Implementation:Eventual Inc Daft Read Iceberg
| Knowledge Sources | |
|---|---|
| Domains | Data_Engineering, Data_Lakehouse |
| Last Updated | 2026-02-08 00:00 GMT |
Overview
Concrete tool for reading Apache Iceberg tables into a lazy distributed DataFrame provided by the Daft library.
Description
The read_iceberg function creates a lazy DataFrame scan of an Apache Iceberg table. It accepts either a string path to an Iceberg metadata file or a PyIceberg Table object. When given a string, it uses StaticTable.from_metadata() to load the table. IO configuration is resolved from the table's file IO properties if not explicitly provided. The function creates an IcebergScanOperator that handles partition pruning and predicate pushdown through the Iceberg metadata layer. Multithreaded IO is automatically disabled when running on the Ray runner to limit resource contention.
Usage
Import and use this function when you need to read data from an Apache Iceberg table with snapshot isolation and optional time travel via snapshot IDs.
Code Reference
Source Location
- Repository: Daft
- File:
daft/io/iceberg/_iceberg.py - Lines: L56-114
Signature
def read_iceberg(
table: Union[str, "PyIcebergTable"],
snapshot_id: int | None = None,
io_config: IOConfig | None = None,
) -> DataFrame
Import
from daft import read_iceberg
# or
import daft
df = daft.read_iceberg(table)
I/O Contract
Inputs
| Name | Type | Required | Description |
|---|---|---|---|
| table | PyIcebergTable | Yes | Path to an Iceberg metadata file (supports s3://, gs://) or a PyIceberg Table instance
|
| snapshot_id | None | No | Specific snapshot ID to query for time travel; defaults to latest snapshot |
| io_config | None | No | Custom IO configuration for accessing object storage; defaults to table's file IO properties |
Outputs
| Name | Type | Description |
|---|---|---|
| return | DataFrame | A lazy DataFrame with the schema converted from the Iceberg table, supporting predicate pushdown and partition pruning |
Usage Examples
Basic Usage
import daft
# Read from a PyIceberg table object
df = daft.read_iceberg(pyiceberg_table)
# Apply filters (pushed down to Iceberg metadata layer)

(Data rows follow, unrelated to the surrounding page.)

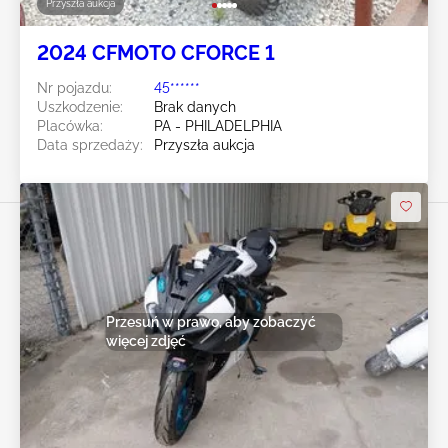
Przyszła aukcja
2024 CFMOTO CFORCE 1
Nr pojazdu:
45******
Uszkodzenie:
Brak danych
Placówka:
PA - PHILADELPHIA
Data sprzedaży:
Przyszła aukcja
Przesuń w prawo, aby zobaczyć
więcej zdjęć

df = df.where(df["category"] == "electronics")
df.show()
# Read with time travel to a specific snapshot
df = daft.read_iceberg(pyiceberg_table, snapshot_id=123456789)
# Read from a metadata file path with custom IO config
from daft.io import S3Config, IOConfig
io_config = IOConfig(s3=S3Config(region="us-west-2", anonymous=True))
df = daft.read_iceberg("s3://bucket/path/to/metadata.json", io_config=io_config)